> [Exercise aim]:
From the listing below, extract every line in which the word "ไซเค" appears.
━━━ Data section
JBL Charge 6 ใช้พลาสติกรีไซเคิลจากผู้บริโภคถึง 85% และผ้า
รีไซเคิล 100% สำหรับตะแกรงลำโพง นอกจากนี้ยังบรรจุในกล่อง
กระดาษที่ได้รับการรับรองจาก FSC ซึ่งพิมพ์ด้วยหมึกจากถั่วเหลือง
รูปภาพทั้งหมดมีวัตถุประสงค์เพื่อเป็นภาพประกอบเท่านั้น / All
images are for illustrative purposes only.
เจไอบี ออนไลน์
━━━━━━
> [Solution for this exercise]:
JBL Charge 6 ใช้พลาสติกรีไซเคิลจากผู้บริโภคถึง 85% และผ้า
รีไซเคิล 100% สำหรับตะแกรงลำโพง นอกจากนี้ยังบรรจุในกล่อง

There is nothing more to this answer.